The world's largest software maker, Microsoft, has met expectations with its latest profit report.
Net income declined from $US6.6 billion to $US6.4 billion ($6.1 billion), or 76 US cents per share, but that beat analyst forecasts that centred on 74 cents a share in net earnings.
The company's sales rose 2.7 per cent to $US21.5 billion ($20.5 billion), in line with expectations.
Analysts say a mass corporate switch over from the 12-year-old Windows XP operating system - still used by many organisations because of its stability and reliability - to the newer (but not latest) Windows 7 software, because Microsoft is ending support for XP, is helping to boost sales.

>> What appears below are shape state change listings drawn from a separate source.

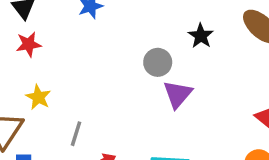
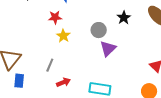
red star: (29, 44) -> (55, 17), moved
yellow star: (38, 97) -> (63, 36), moved

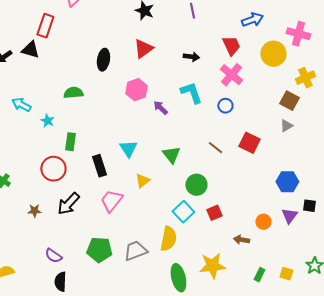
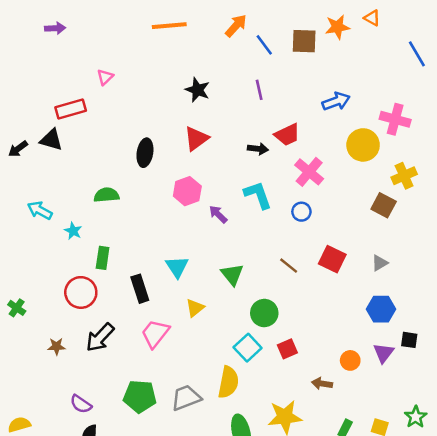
red rectangle: (45, 26) -> (71, 109), turned 55
red trapezoid: (231, 46) -> (287, 135), moved, turned 90
gray triangle: (286, 126) -> (380, 263), moved

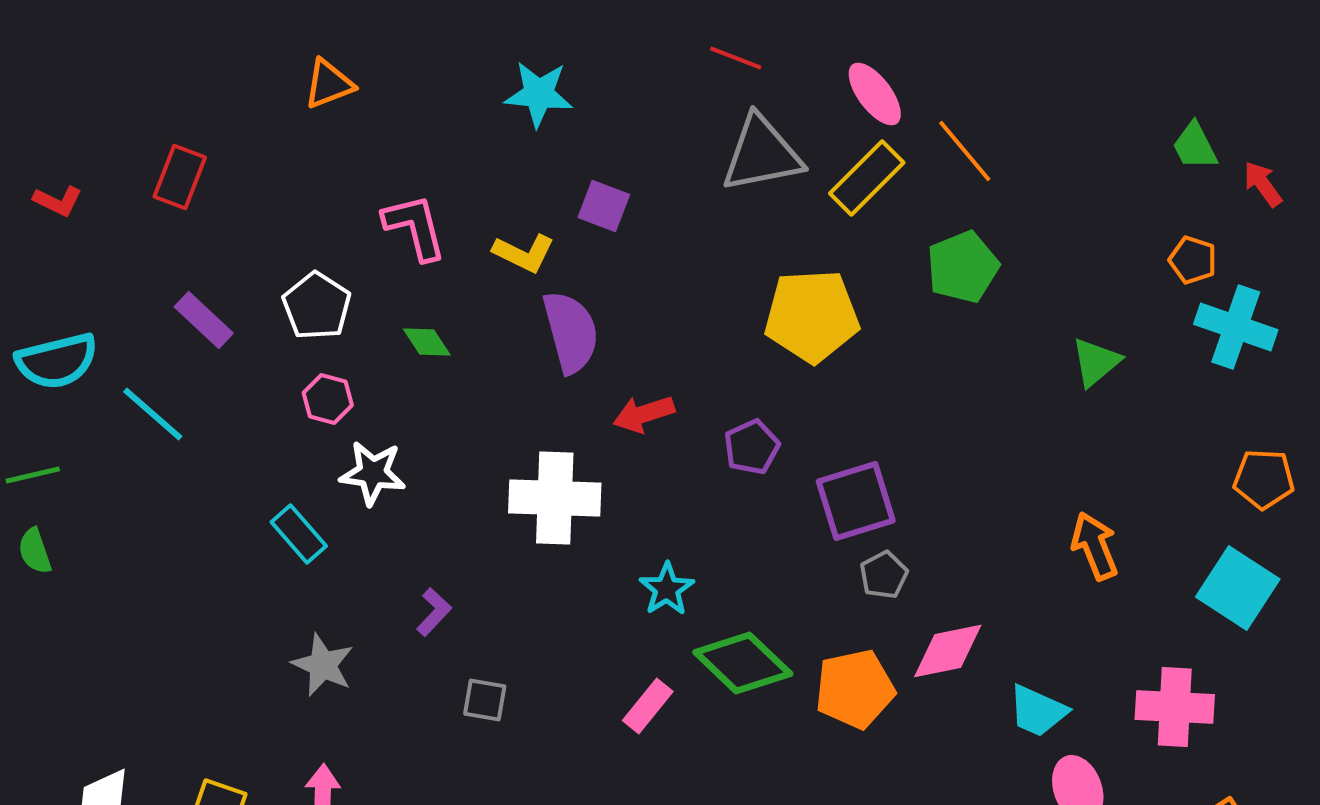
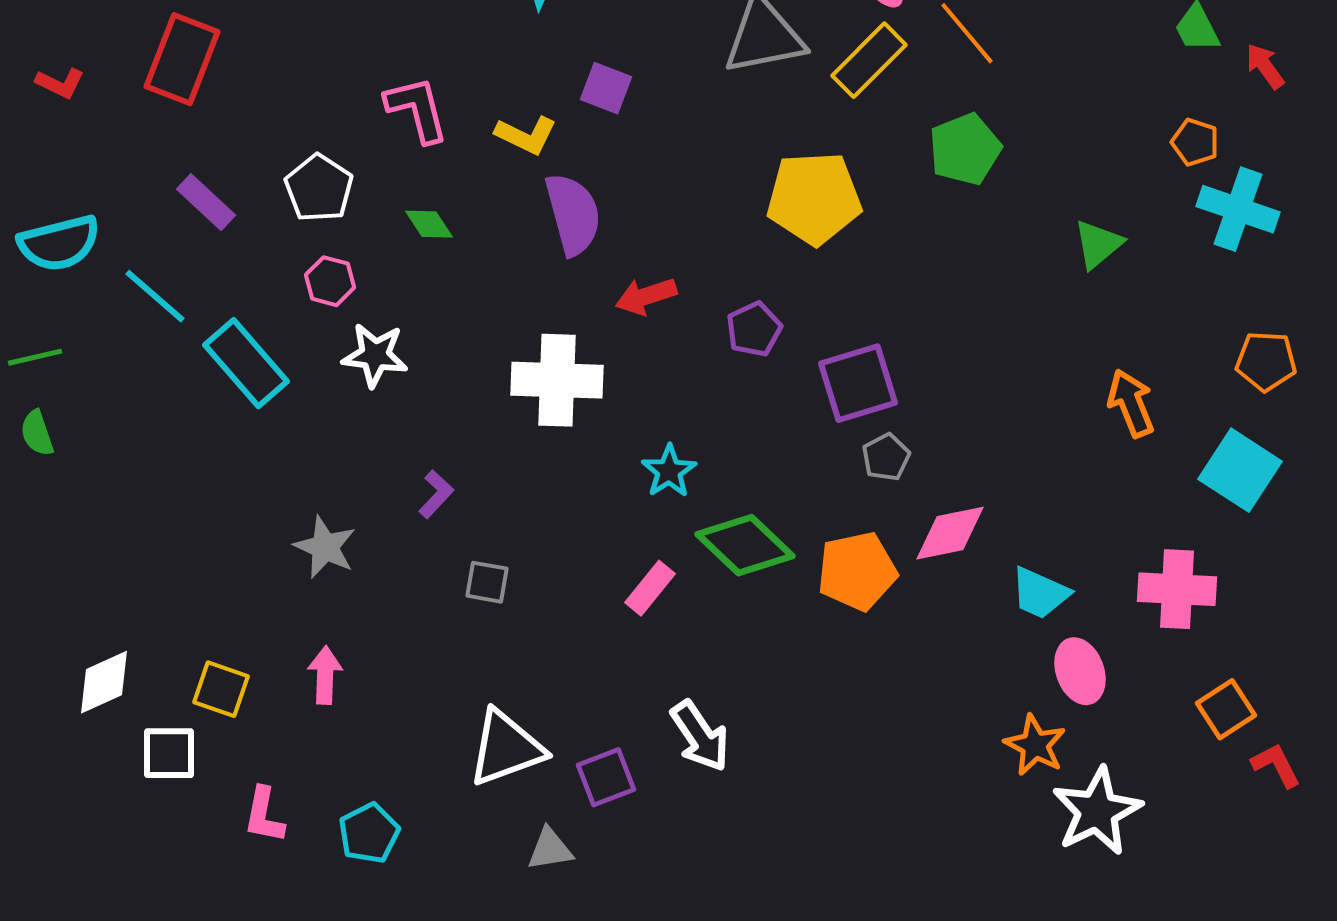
red rectangle: (180, 177) -> (182, 59), size x1.4
cyan rectangle: (299, 534) -> (246, 363), moved, size x1.5
orange arrow: (1095, 546) -> (1131, 403), moved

"One of the biggest stories in 2013 is the business transition from Windows XP to Windows 7," Bob O'Donnell, an analyst at market research firm IDC Corp, told Bloomberg.
"There are a staggering number of machines still running Windows XP.
The IT guys have to pull the plug on those and upgrade, and most will do that by buying new machines." However, sales were dented by a 10 per cent fall in Microsoft Office revenue, as customers await the release of the latest 2013 version, expected in the next few weeks.
Microsoft shares eased to $27.06 in after-hours trade following the report, after having closed at $27.63 on the Nasdaq.